A  short story about nothing
By Neil Beynon

It begins on a street.

I do not know why.

Indeed I have no idea where this is going except that the street is wet from the rain and cold from the wind and in front of me someone lies bleeding. The whole thing has an air of not being real until their hand grabs my ankle then I can feel their stickiness seeping through my sock. There is someone bleeding at my feet, dying perhaps and all I am doing is standing here. My brain slips into gear.

I bend down to get a closer look at the stranger. He is bearded and familiar although I cannot place him. Perhaps I have seen him in the coffee shop or possibly at the station? He murmurs something but I cannot understand him. The blood is coming from his chest, he appears to have been stabbed but by what I’m not sure and I am reluctant to pull his other hand – the one not holding my ankle – from the wound. He is pale, skin the colour of gone off milk, and his breath is coming in long wet gasps that suggest the tearing of something important. He is not in a good way.

I look up to call for help but the street is a wasteland: no one emerging from the office behind me, no one ambling down the street and no one looking up from the main road. Not even the rubbish, travelling on the gusts, is willing to stop for me. I cannot find my mobile. I must have left it in the office. Typical. And so I call for help. Shout, actually. Yet no one comes. I am concerned now.

The man is still breathing when I help him to his feet and thank god he isn’t bigger than me, I never realised how heavy a person can be when they’re a dead weight. And that’s when I feel his wallet. Propped up against the wall as I try to help the man onto Oxford Street where we can catch a cab. It’s in his inside pocket and so full at first I think he’s armed and I’ve stumbled into a gang fight but this man doesn’t look like a gangster. Not that I know what a gangster looks like.
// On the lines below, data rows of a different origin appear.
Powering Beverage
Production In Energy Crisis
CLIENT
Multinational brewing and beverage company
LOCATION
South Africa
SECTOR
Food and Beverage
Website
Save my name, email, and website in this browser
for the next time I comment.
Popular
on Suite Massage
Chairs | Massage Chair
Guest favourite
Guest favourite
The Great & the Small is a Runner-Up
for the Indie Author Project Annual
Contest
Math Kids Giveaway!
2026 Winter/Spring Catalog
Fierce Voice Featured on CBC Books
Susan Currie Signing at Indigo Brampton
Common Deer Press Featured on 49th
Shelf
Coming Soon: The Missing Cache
In any case, he is barely conscious and there is no one else around. I glance briefly back at my office block but I know I am the last to leave just as well as I know my own wallet is empty. There would be no one to know.

I pull the wallet out and sure enough it is stuffed with cash. Fumbling, I stuff it into my own inside pocket, ignoring the blood it leaves on my top and leave the man propped up against an alleyway wall. His breathing is shallow now and he no longer looks at me or holds onto me. He really does look familiar but a momentary glimpse of guilt is lost in the feel of the money in my pocket. I am struck by the sense I should feel something and I don’t – in fact I feel nothing. It won’t be long now.
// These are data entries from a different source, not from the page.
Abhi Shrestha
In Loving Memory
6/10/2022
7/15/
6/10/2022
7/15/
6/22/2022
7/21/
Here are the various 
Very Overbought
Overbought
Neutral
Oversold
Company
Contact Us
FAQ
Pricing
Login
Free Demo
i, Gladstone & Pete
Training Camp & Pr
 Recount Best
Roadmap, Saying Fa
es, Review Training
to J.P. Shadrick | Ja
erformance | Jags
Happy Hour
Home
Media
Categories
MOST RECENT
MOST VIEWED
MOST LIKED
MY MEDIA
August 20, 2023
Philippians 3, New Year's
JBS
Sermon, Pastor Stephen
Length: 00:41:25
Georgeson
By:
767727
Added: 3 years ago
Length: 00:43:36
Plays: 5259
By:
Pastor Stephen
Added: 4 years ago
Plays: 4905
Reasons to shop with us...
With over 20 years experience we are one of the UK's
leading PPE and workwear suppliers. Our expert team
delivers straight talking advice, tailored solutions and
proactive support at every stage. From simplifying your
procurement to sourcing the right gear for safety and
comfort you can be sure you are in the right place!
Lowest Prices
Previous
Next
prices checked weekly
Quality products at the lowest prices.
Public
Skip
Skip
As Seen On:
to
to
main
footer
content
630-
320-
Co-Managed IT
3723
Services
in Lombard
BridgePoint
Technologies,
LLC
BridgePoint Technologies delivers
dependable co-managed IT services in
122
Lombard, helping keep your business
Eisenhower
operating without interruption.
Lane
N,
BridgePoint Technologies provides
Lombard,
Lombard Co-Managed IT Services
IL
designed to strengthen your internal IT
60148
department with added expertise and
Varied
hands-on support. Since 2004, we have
I walk away. I pause at the corner of the street just long enough to check in the reflection of a shop window if I still have blood on my chest but the worst of it is gone. I muse that I should shave again because my beard is looking as untidy as that poor bastard’s. Then I’m on my way again, no one paying me any attention, nothing out of the ordinary, and I’d be whistling if it wasn’t for the twinge in my chest.